Saturday, 3 August 2013

Who ate all the pie..?

Chart.

I have been having a bit of a mixed time lately - good times with family and friends, things are good at work, and Freya and I have had a chance to go and see a bit of the Fringe with Wee C away for a holiday at Granny and Papa's in Killie.  But the "Enemy Within" has also been in evidence, which is, I suppose, nobody's fault but mine.  The ol' Black Dog has been chewing my brain like it was a manky old slipper.  Which, in a way, it is.

I was thinking a bit about it this morning, and (being the sad old Excel-jockey that I am) I started visualising it as a pie-chart.  In my life, the vast majority is good, with my lovely family making up a substantial slice, and with friends, music, books and work etc. making up most of the rest.  Just now, however, I don't seem to have the whole pie - I am in possession of less than 100%.  One section appears to have been substituted for dark matter - or just nothing.
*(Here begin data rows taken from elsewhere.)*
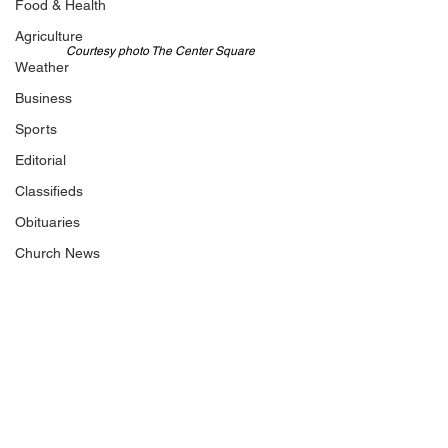
Food & Health
Agriculture
Courtesy photo The Center Square
Weather
Business
Sports
Editorial
Classifieds
Obituaries
Church News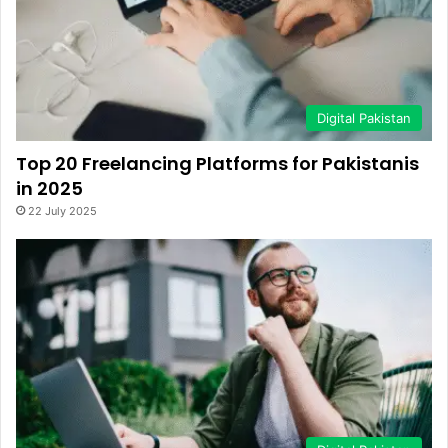
Digital Pakistan
Top 20 Freelancing Platforms for Pakistanis
in 2025
22 July 2025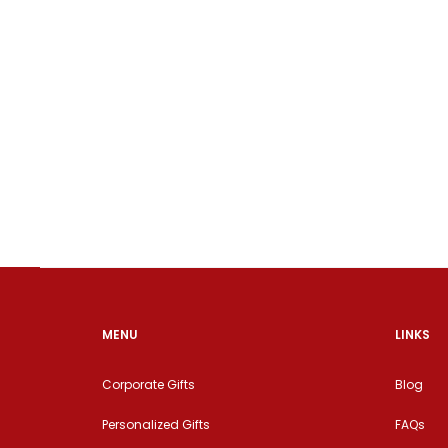
MENU
LINKS
Corporate Gifts
Blog
Personalized Gifts
FAQs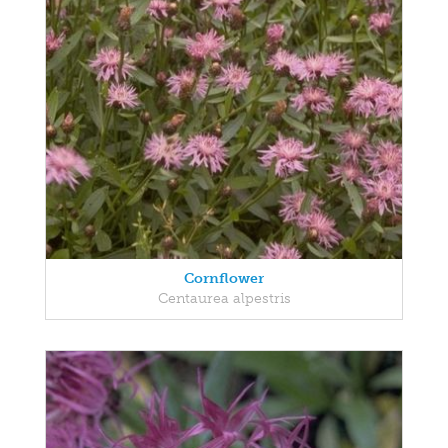
Cornflower
Centaurea alpestris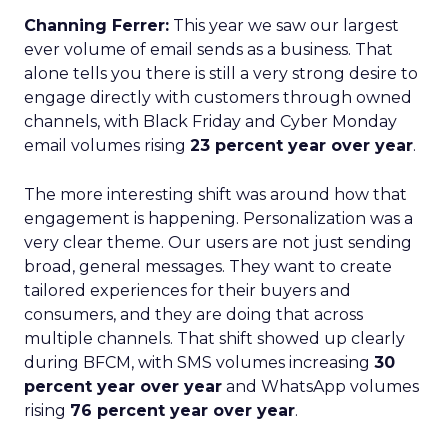
Channing Ferrer:
This year we saw our largest
ever volume of email sends as a business. That
alone tells you there is still a very strong desire to
engage directly with customers through owned
channels, with Black Friday and Cyber Monday
email volumes rising
23 percent year over year
.
The more interesting shift was around how that
engagement is happening. Personalization was a
very clear theme. Our users are not just sending
broad, general messages. They want to create
tailored experiences for their buyers and
consumers, and they are doing that across
multiple channels. That shift showed up clearly
during BFCM, with SMS volumes increasing
30
percent year over year
and WhatsApp volumes
rising
76 percent year over year
.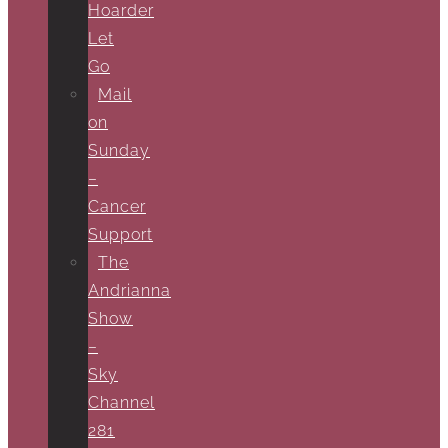
Hoarder
Let
Go
Mail
on
Sunday
–
Cancer
Support
The
Andrianna
Show
–
Sky
Channel
281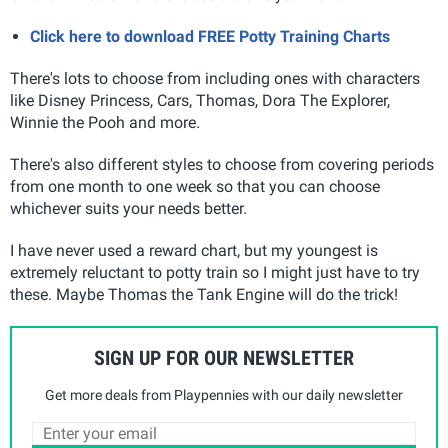
Click here to download FREE Potty Training Charts
There's lots to choose from including ones with characters
like Disney Princess, Cars, Thomas, Dora The Explorer,
Winnie the Pooh and more.
There's also different styles to choose from covering periods
from one month to one week so that you can choose
whichever suits your needs better.
I have never used a reward chart, but my youngest is
extremely reluctant to potty train so I might just have to try
these. Maybe Thomas the Tank Engine will do the trick!
SIGN UP FOR OUR NEWSLETTER
Get more deals from Playpennies with our daily newsletter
This missing part is, I think, the creative part of me.  And I damn well want it back.  I have tried asking myself nicely, but I am not playing, so to speak.  I know that it is all down to me.  I want to make myself feel better by grabbing my guitar and flooding my empty parts with music.  But I won't let myself.  It is too damned easy to not bother.  

If I do manage to get as far as picking one up, it is too damned easy for my mind to fill with the conviction that it is sounding awful and I should give up.  I need to play through this, I need to get involved in some sort of musical collaboration with others so that the creativity can flow between us and be amplified like in the cavity of a laser, reflecting back and forth and growing stronger with each pass.  

Of course, organising this takes the sort of energy that the depression steals away.  Depression, I feel, (and may well have mentioned before) seems to have a self-preservation instinct that tries to stop you acting to lessen its effects.

There have been small signs that I remember where my creativity is - I have been experimenting with odd tunings, and tiny fragments of passably ok new music have been emerging.  I have even been using my phone to keep these pieces for when my muse has returned sufficiently for them to be of use.  There are embers, but the flame is not yet returned.

I will though take strength from my family and friends and try to get my fire burning strongly again, because I know that when it does, it helps to make the rest of my pie/world shine that much more brightly.